> [Task description]:
Pictures in the entries below are to be left out; otherwise, reproduce exactly the lines from the first through the line containing "Lewis' interest in".

> [Supplied records]:

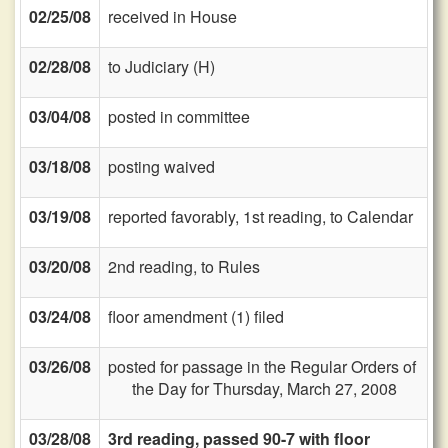
02/25/08
received in House
02/28/08
to Judiciary (H)
03/04/08
posted in committee
03/18/08
posting waived
03/19/08
reported favorably, 1st reading, to Calendar
03/20/08
2nd reading, to Rules
03/24/08
floor amendment (1) filed
03/26/08
posted for passage in the Regular Orders of
the Day for Thursday, March 27, 2008
03/28/08
3rd reading, passed 90-7 with floor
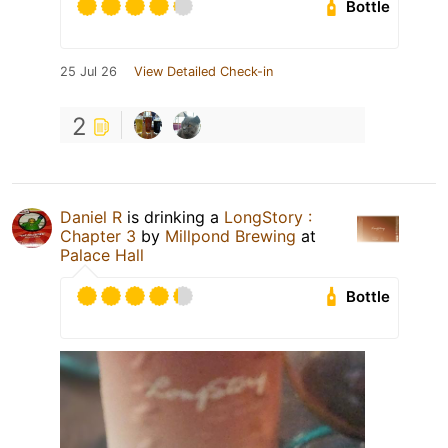
Bottle
25 Jul 26
View Detailed Check-in
2
Daniel R
is drinking a
LongStory :
Chapter 3
by
Millpond Brewing
at
Palace Hall
Bottle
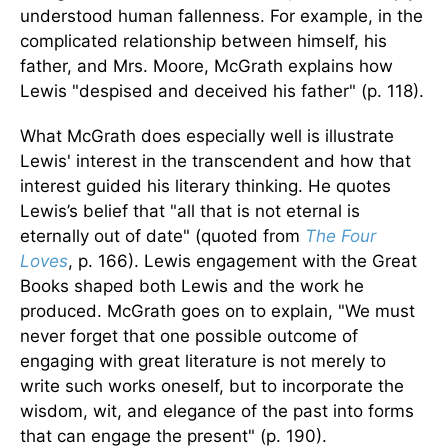
understood human fallenness. For example, in the
complicated relationship between himself, his
father, and Mrs. Moore, McGrath explains how
Lewis "despised and deceived his father" (p. 118).
What McGrath does especially well is illustrate
Lewis' interest in the transcendent and how that
interest guided his literary thinking. He quotes
Lewis’s belief that "all that is not eternal is
eternally out of date" (quoted from
The Four
Loves
, p. 166). Lewis engagement with the Great
Books shaped both Lewis and the work he
produced. McGrath goes on to explain, "We must
never forget that one possible outcome of
engaging with great literature is not merely to
write such works oneself, but to incorporate the
wisdom, wit, and elegance of the past into forms
that can engage the present" (p. 190).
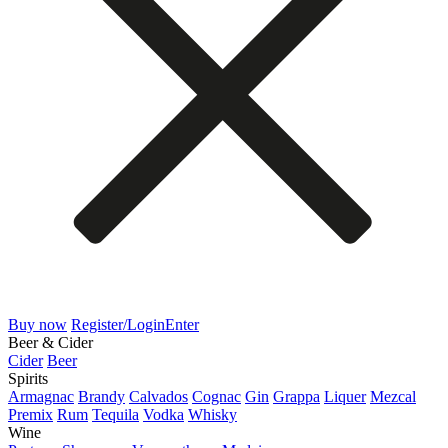
Buy now
Register/Login
Enter
Beer & Cider
Cider
Beer
Spirits
Armagnac
Brandy
Calvados
Cognac
Gin
Grappa
Liquer
Mezcal
Premix
Rum
Tequila
Vodka
Whisky
Wine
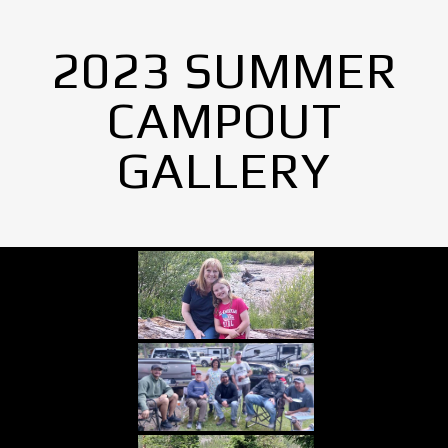
2023 SUMMER
CAMPOUT
GALLERY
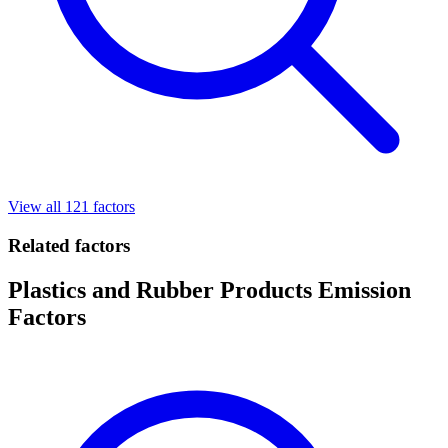
View all 121 factors
Related factors
Plastics and Rubber Products Emission
Factors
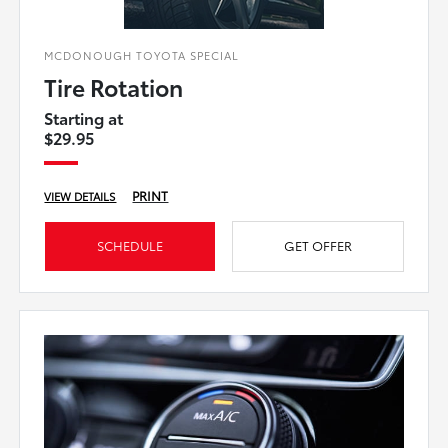
MCDONOUGH TOYOTA SPECIAL
Tire Rotation
Starting at
$29.95
PRINT
VIEW DETAILS
SCHEDULE
GET OFFER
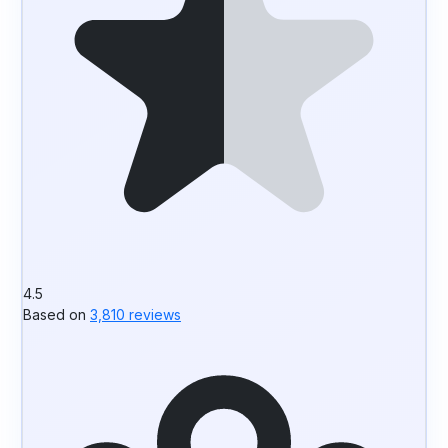
4.5
Based on
3,810 reviews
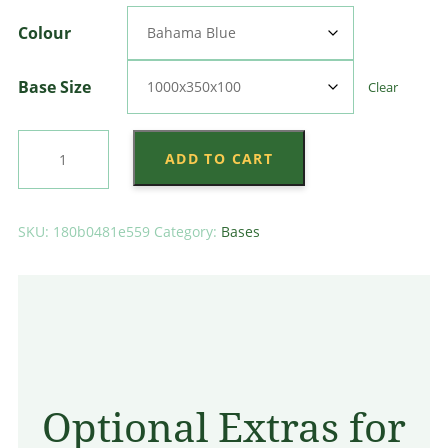
through
Colour
$3,024.00
Base Size
Clear
Center
ADD TO CART
Splay
Base
quantity
SKU:
180b0481e559
Category:
Bases
Optional Extras for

> [Solution to the exercise]:
02/25/08
received in House
02/28/08
to Judiciary (H)
03/04/08
posted in committee
03/18/08
posting waived
03/19/08
reported favorably, 1st reading, to Calendar
03/20/08
2nd reading, to Rules
03/24/08
floor amendment (1) filed
03/26/08
posted for passage in the Regular Orders of
the Day for Thursday, March 27, 2008
03/28/08
3rd reading, passed 90-7 with floor
Bottle
25 Jul 26
View Detailed Check-in
2
Daniel R
is drinking a
LongStory :
Chapter 3
by
Millpond Brewing
at
Palace Hall
Bottle
understood human fallenness. For example, in the
complicated relationship between himself, his
father, and Mrs. Moore, McGrath explains how
Lewis "despised and deceived his father" (p. 118).
What McGrath does especially well is illustrate
Lewis' interest in the transcendent and how that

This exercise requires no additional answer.